Conjunctive use: The coordinated management of surface water and groundwater to make the best use of surface water during wet periods and groundwater during dry periods. Expanding this practice can require changing how surface reservoirs are operated, to allow the release of more water during the fall to replenish aquifers and increase reservoirs’ capacity to hold winter runoff.

Conveyance: The infrastructure needed to move surface water to where it can be used, including to areas suitable for recharging aquifers. In some parts of the state, this infrastructure is in poor condition or is missing links, creating barriers to getting more water into underground storage.

Glide path: A gradual approach to implementing SGMA, to give water users time to adjust and prevent major disruptions in the regional economy. Most groundwater sustainability agencies in the San Joaquin Valley—where overdraft is a major issue—are likely to adopt this approach. The result is that groundwater levels will continue to decline, but at a decreasing rate, until they reach long-term balance.

Groundwater sustainability agencies (GSAs): Local agencies formed to develop groundwater sustainability plans to manage their resources for the long run. More than 250 GSAs in 140 “priority basins” (which account for most of California’s groundwater use) have been formed.

Overdraft: When groundwater extraction exceeds what is being replenished (also called “groundwater mining”). Its repercussions can include drying wells, sinking lands, reduced streamflow, degraded water quality, and higher energy use from pumping water from deeper depths.

Recharge: Taking action to replenish underground aquifers with surface water (also known as “managed recharge” to distinguish it from natural recharge). This water can come from a variety of sources, including flood- and stormwater, treated wastewater, and spare surface water. Recharge usually involves spreading water on the land. Some water districts have dedicated recharge basins, but individual farms can also help by recharging on their lands. “In lieu” recharge is when farmers enable the aquifer to replenish naturally by pumping less and using surface water instead.

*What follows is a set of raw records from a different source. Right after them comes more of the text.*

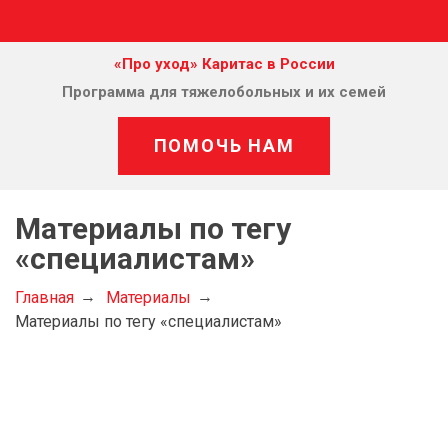
«Про уход» Каритас в России
Программа для тяжелобольных и их семей
ПОМОЧЬ НАМ
Материалы по тегу
«специалистам»
Главная
Материалы
Материалы по тегу «специалистам»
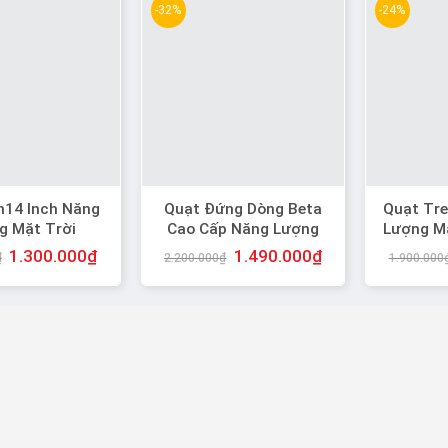
-32%
-24%
n14 Inch Năng
Quạt Đứng Dòng Beta
Quạt Tr
g Mặt Trời
Cao Cấp Năng Lượng
Lượng M
Mặt Trời
1.300.000
₫
1.490.000
₫
₫
2.200.000
₫
1.900.000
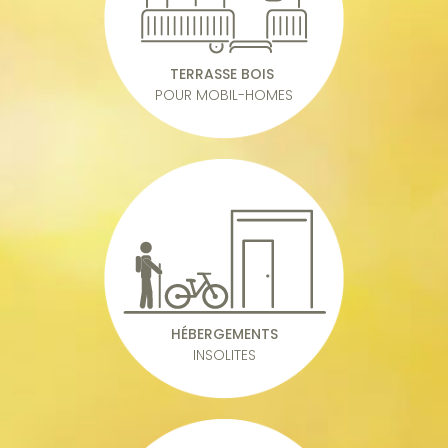
TERRASSE BOIS
POUR MOBIL-HOMES
HÉBERGEMENTS
INSOLITES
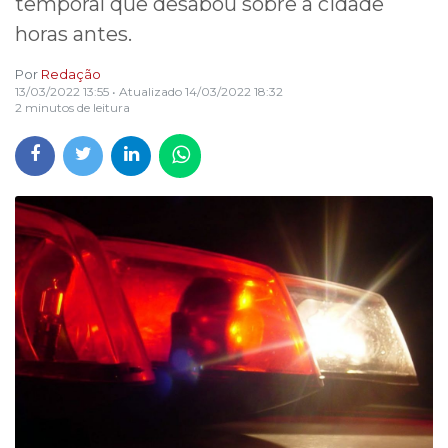
temporal que desabou sobre a cidade
horas antes.
Por
Redação
13/03/2022 13:55
• Atualizado
14/03/2022 18:32
2 minutos de leitura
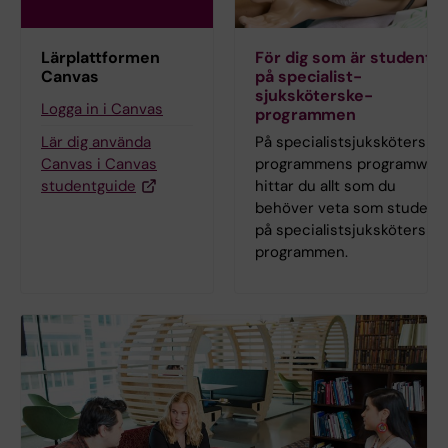
Lärplattformen
För dig som är student
Canvas
på specialist­
sjuksköterske­
Logga in i Canvas
programmen
Lär dig använda
På specialist­sjuksköterske
Canvas i Canvas
programmens programweb
studentguide
hittar du allt som du
behöver veta som student
på specialist­sjuksköterske
programmen.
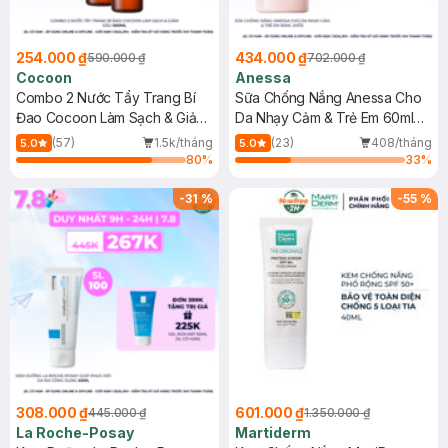
254.000 ₫
434.000 ₫
590.000 ₫
702.000 ₫
Cocoon
Anessa
Combo 2 Nước Tẩy Trang Bí
Sữa Chống Nắng Anessa Cho
Đao Cocoon Làm Sạch & Giảm
Da Nhạy Cảm & Trẻ Em 60ml
Dầu 500ml
(Mới)
(57)
1.5k/tháng
(23)
408/tháng
5.0
5.0
80
%
33
%
-
31
%
-
55
%
308.000 ₫
601.000 ₫
445.000 ₫
1.350.000 ₫
La Roche-Posay
Martiderm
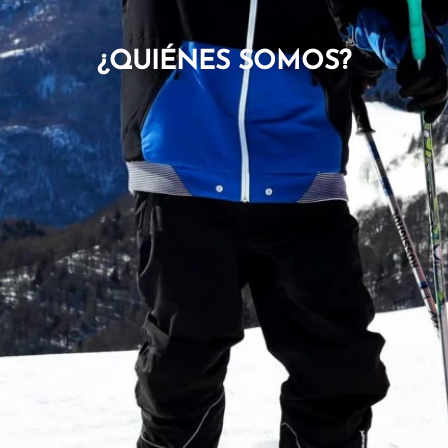
¿QUIÉNES SOMOS?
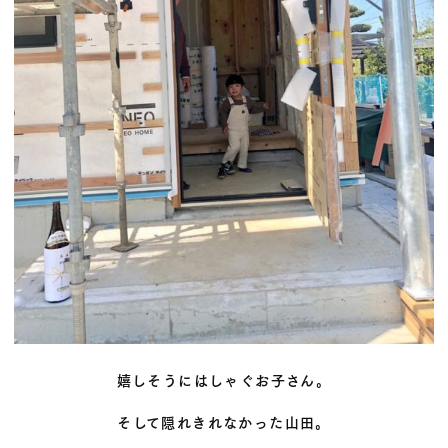
嬉しそうにはしゃぐお子さん。
そして隠れきれなかった山田。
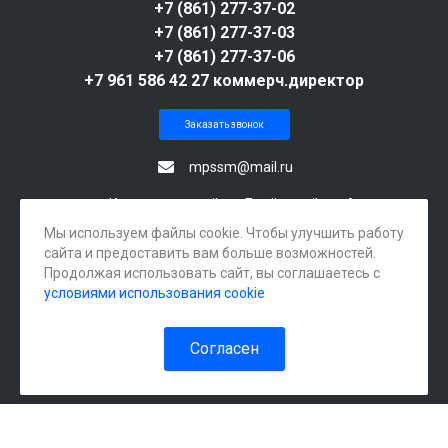
+7 (861) 277-37-02
+7 (861) 277-37-03
+7 (861) 277-37-06
+7 961 586 42 27 коммерч.директор
Заказать звонок
mpssm@mail.ru
г. Краснодар, посёлок Берёзовый, ул. Археолога
Веселовского, 105А
Мы используем файлы cookie. Чтобы улучшить работу
сайта и предоставить вам больше возможностей.
Продолжая использовать сайт, вы соглашаетесь с
условиями использования cookie
Согласен
© 2026 ООО «МехПромСтройСпецМаш». Все права защищены.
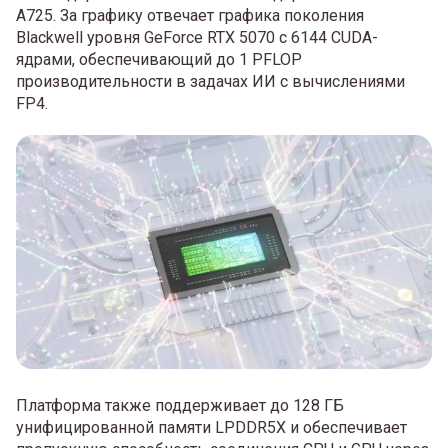
A725. За графику отвечает графика поколения
Blackwell уровня GeForce RTX 5070 с 6144 CUDA-
ядрами, обеспечивающий до 1 PFLOP
производительности в задачах ИИ с вычислениями
FP4.
Платформа также поддерживает до 128 ГБ
унифицированной памяти LPDDR5X и обеспечивает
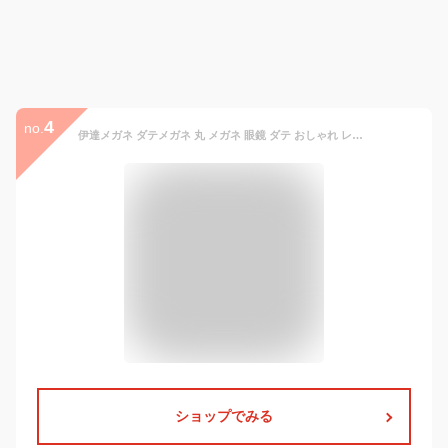
4
no.
伊達メガネ ダテメガネ 丸 メガネ 眼鏡 ダテ おしゃれ レディース メンズ ユニセックス ボストン かわいい 可愛い おしゃれ 伊達眼鏡 UVカット ラウンド アイドル 女優 モデル Kpop 韓国 ウイルス対策 高見え 小顔効果 黒 デイリー カジュアル 小物 ファッション雑貨 ギフト
ショップでみる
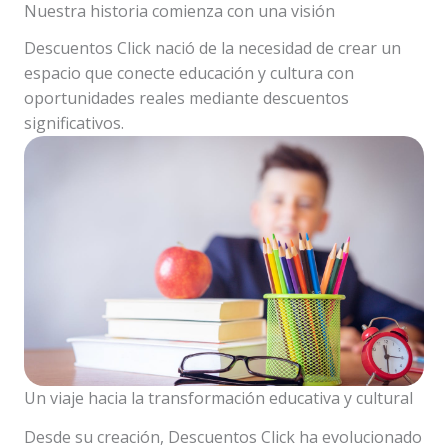
Nuestra historia comienza con una visión
Descuentos Click nació de la necesidad de crear un
espacio que conecte educación y cultura con
oportunidades reales mediante descuentos
significativos.
Un viaje hacia la transformación educativa y cultural
Desde su creación, Descuentos Click ha evolucionado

One challenge is coming up with ways to compensate farmers who recharge shared basins under their land.

Safe or sustainable yield: The amount of water that can be withdrawn from a groundwater basin without causing problems—such as a significant drop in water levels, harm to groundwater-dependent ecosystems, land subsidence, and saltwater intrusion, to name a few.

Saltwater intrusion: Many coastal aquifers—for example, those on the Central Coast—are overdrafted, which reduces groundwater flow toward the sea and allows saltwater to move in.

Subsidence: Land surfaces can sink in overdrafted basins, which damages infrastructure such as bridges, reservoirs, and water canals. Parts of the San Joaquin Valley have been sinking by more than half a foot annually. Subsidence has reduced capacity in the Friant-Kern Canal, the Delta Mendota Canal, and the California Aqueduct.

Sustainable Groundwater Management Act: Requires water users in most groundwater basins to develop and implement groundwater sustainability plans to bring groundwater use and recharge into balance by the early 2040s. The challenges are particularly big in the San Joaquin Valley and the Central Coast.

White areas: Areas that rely entirely on groundwater for drinking water and irrigation supplies. Water users in these areas—which are shown in white on irrigation district maps—are particularly susceptible to groundwater quality problems and falling water tables, and are vulnerable to pumping restrictions with the implementation of SGMA.